AF is associated with a 1.5- to 2-fold increased risk of death6,7; studies suggest that the mortality risk may be higher in women than in men.6 In meta-analyses, AF is also associated with increased risk of multiple adverse outcomes, including a 2.4-fold risk of stroke,7 1.5-fold risk of cognitive impairment or dementia,8 1.5-fold risk of myocardial infarction (MI),9 2-fold risk of sudden cardiac death,10 5-fold risk of heart failure (HF),7 1.6-fold risk of chronic kidney disease (CKD),7 and 1.3-fold risk of peripheral artery disease (PAD).7 In Medicare beneficiaries, the most frequent outcome in the 5 years after AF diagnosis was death (19.5% at 1 year; 48.8% at 5 years)11; the next most common diagnosis was HF (13.7%), followed by new-onset stroke (7.1%), gastrointestinal hemorrhage (5.7%), and MI (3.9%).11

2.1.2. Risk Factors and Associated Heart Disease

In Table 3, we present the evidence for the most widely reported and validated factors for AF from single studies, meta-analyses, and Mendelian randomization studies.

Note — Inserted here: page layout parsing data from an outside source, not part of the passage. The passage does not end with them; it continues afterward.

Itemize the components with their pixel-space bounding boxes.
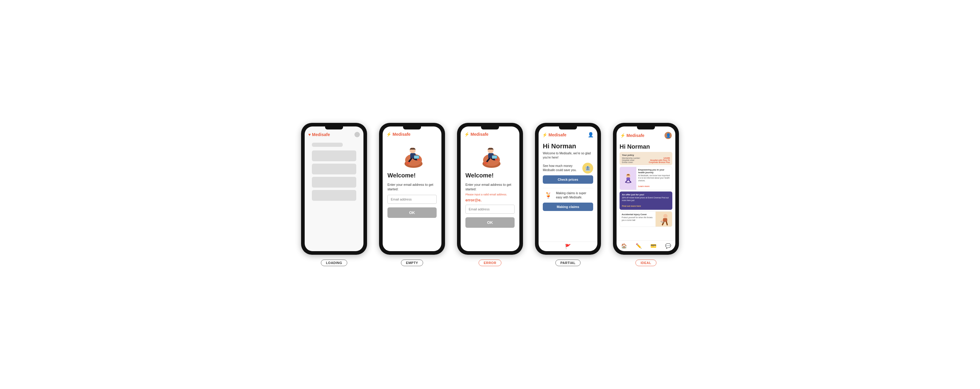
health-journey-illustration bbox=[620, 167, 636, 190]
loading-skeleton-container bbox=[305, 140, 363, 205]
error-label: ERROR bbox=[479, 260, 501, 266]
policy-title: Your policy bbox=[622, 154, 670, 156]
health-journey-desc: At Medisafe, we know how important it is… bbox=[638, 175, 670, 182]
ideal-screen-wrapper: ⚡ Medisafe 👤 Hi Norman Your policy Membe… bbox=[613, 123, 679, 266]
offer-desc: 20% off movie ticket prices at Event Cin… bbox=[622, 197, 670, 202]
empty-welcome-content: Welcome! Enter your email address to get… bbox=[383, 139, 441, 251]
skeleton-bar-5 bbox=[312, 190, 356, 201]
loading-screen-wrapper: ♥ Medisafe LOADING bbox=[301, 123, 367, 266]
policy-membership-row: Membership number: 123456 bbox=[622, 157, 670, 159]
error-email-display: error@e. bbox=[465, 198, 482, 202]
extras-value: Corporate Bronze Plus bbox=[649, 161, 670, 164]
svg-rect-15 bbox=[492, 156, 497, 159]
partial-welcome-msg: Welcome to Medisafe, we're so glad you'r… bbox=[543, 151, 593, 160]
error-hint-text: Please input a valid email address. bbox=[465, 193, 507, 196]
svg-point-20 bbox=[663, 214, 668, 218]
screens-container: ♥ Medisafe LOADING bbox=[301, 123, 679, 266]
partial-phone-inner: ⚡ Medisafe 👤 Hi Norman Welcome to Medisa… bbox=[539, 127, 597, 251]
logo-heartbeat-icon: ⚡ bbox=[542, 132, 547, 137]
empty-logo: ⚡ Medisafe bbox=[386, 132, 410, 137]
ok-button-error[interactable]: OK bbox=[465, 217, 515, 228]
loading-phone-inner: ♥ Medisafe bbox=[305, 127, 363, 251]
savings-piggybank-icon: 🏦 bbox=[582, 163, 593, 173]
svg-rect-18 bbox=[627, 178, 630, 180]
phone-notch bbox=[481, 127, 499, 129]
welcome-subtitle-error: Enter your email address to get started: bbox=[465, 183, 515, 192]
savings-text: See how much money Medisafe could save y… bbox=[543, 164, 582, 172]
check-prices-button[interactable]: Check prices bbox=[543, 175, 593, 184]
nav-edit-icon[interactable]: ✏️ bbox=[634, 243, 644, 249]
person-illustration-error bbox=[475, 142, 505, 169]
claims-cocktail-icon: 🍹 bbox=[543, 190, 554, 201]
learn-more-link[interactable]: Learn more bbox=[638, 185, 649, 187]
avatar-emoji: 👤 bbox=[666, 133, 671, 138]
welcome-title-error: Welcome! bbox=[465, 172, 493, 179]
phone-notch bbox=[637, 127, 655, 129]
membership-value: 123456 bbox=[663, 157, 670, 159]
user-avatar: 👤 bbox=[665, 132, 672, 139]
phone-notch bbox=[325, 127, 343, 129]
partial-label: PARTIAL bbox=[555, 260, 581, 266]
partial-bottom: 🚩 bbox=[539, 241, 597, 251]
logo-heartbeat-icon: ⚡ bbox=[620, 133, 625, 138]
membership-label: Membership number: bbox=[622, 157, 640, 159]
phone-notch bbox=[403, 127, 421, 129]
svg-rect-21 bbox=[663, 218, 667, 222]
find-out-link[interactable]: Find out more here bbox=[622, 205, 641, 207]
logo-heartbeat-icon: ⚡ bbox=[464, 132, 469, 137]
ideal-phone: ⚡ Medisafe 👤 Hi Norman Your policy Membe… bbox=[613, 123, 679, 255]
error-phone: ⚡ Medisafe bbox=[457, 123, 523, 255]
empty-phone-inner: ⚡ Medisafe bbox=[383, 127, 441, 251]
skeleton-bar-4 bbox=[312, 177, 356, 187]
nav-home-icon[interactable]: 🏠 bbox=[619, 243, 629, 249]
flag-icon: 🚩 bbox=[565, 244, 571, 249]
injury-title: Accidental Injury Cover bbox=[622, 213, 654, 216]
error-welcome-content: Welcome! Enter your email address to get… bbox=[461, 139, 519, 251]
svg-rect-7 bbox=[414, 156, 419, 159]
ok-button-empty[interactable]: OK bbox=[387, 207, 437, 218]
policy-hospital-row: Hospital cover: Hospital with Flexi 70 bbox=[622, 159, 670, 161]
email-input-error[interactable] bbox=[465, 205, 515, 214]
welcome-title-empty: Welcome! bbox=[387, 172, 416, 179]
welcome-subtitle-empty: Enter your email address to get started: bbox=[387, 183, 437, 192]
partial-screen-wrapper: ⚡ Medisafe 👤 Hi Norman Welcome to Medisa… bbox=[535, 123, 601, 266]
ideal-logo: ⚡ Medisafe bbox=[620, 133, 644, 138]
nav-card-icon[interactable]: 💳 bbox=[649, 243, 658, 249]
policy-extras-row: Extras cover: Corporate Bronze Plus bbox=[622, 161, 670, 164]
claims-text: Making claims is super easy with Medisaf… bbox=[554, 191, 593, 200]
empty-screen-wrapper: ⚡ Medisafe bbox=[379, 123, 445, 266]
logo-heartbeat-icon: ⚡ bbox=[386, 132, 391, 137]
error-screen-wrapper: ⚡ Medisafe bbox=[457, 123, 523, 266]
partial-content: Hi Norman Welcome to Medisafe, we're so … bbox=[539, 140, 597, 241]
loading-logo: ♥ Medisafe bbox=[308, 132, 330, 137]
logo-text: Medisafe bbox=[549, 132, 566, 137]
partial-greeting: Hi Norman bbox=[543, 142, 593, 150]
claims-card: 🍹 Making claims is super easy with Medis… bbox=[543, 190, 593, 201]
loading-avatar bbox=[355, 132, 360, 137]
empty-phone: ⚡ Medisafe bbox=[379, 123, 445, 255]
error-logo: ⚡ Medisafe bbox=[464, 132, 488, 137]
bottom-navigation: 🏠 ✏️ 💳 💬 bbox=[617, 240, 675, 251]
loading-phone: ♥ Medisafe bbox=[301, 123, 367, 255]
ideal-greeting: Hi Norman bbox=[620, 143, 672, 150]
extras-label: Extras cover: bbox=[622, 161, 633, 164]
nav-chat-icon[interactable]: 💬 bbox=[663, 243, 673, 249]
skeleton-bar-1 bbox=[312, 143, 343, 147]
offer-title: An offer just for you! bbox=[622, 193, 670, 196]
health-journey-card: Empowering you in your health journey At… bbox=[620, 167, 672, 190]
loading-label: LOADING bbox=[321, 260, 347, 266]
ideal-main-content: Hi Norman Your policy Membership number:… bbox=[617, 141, 675, 240]
partial-logo: ⚡ Medisafe bbox=[542, 132, 566, 137]
email-input-empty[interactable] bbox=[387, 195, 437, 204]
logo-text: Medisafe bbox=[471, 132, 488, 137]
skeleton-bar-2 bbox=[312, 151, 356, 161]
phone-notch bbox=[559, 127, 577, 129]
making-claims-button[interactable]: Making claims bbox=[543, 203, 593, 211]
offer-card: An offer just for you! 20% off movie tic… bbox=[620, 192, 672, 210]
injury-text-content: Accidental Injury Cover Protect yourself… bbox=[620, 211, 655, 227]
policy-card: Your policy Membership number: 123456 Ho… bbox=[620, 152, 672, 165]
ideal-phone-inner: ⚡ Medisafe 👤 Hi Norman Your policy Membe… bbox=[617, 127, 675, 251]
error-phone-inner: ⚡ Medisafe bbox=[461, 127, 519, 251]
ideal-label: IDEAL bbox=[635, 260, 656, 266]
injury-illustration bbox=[655, 211, 672, 227]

Risk factors include demographic, anthropometric, and cardiovascular risk factors, CVD, noncardiac conditions, biomarkers (eg, electrocardiographic, imaging, circulating), and genetic markers.1 Models predicting risk of AF onset are presented in Section 4.1 (“Risk Stratification and Population Screening”). Most studies of AF risk factors and outcomes have been reported from high-income countries and in individuals of European ancestry.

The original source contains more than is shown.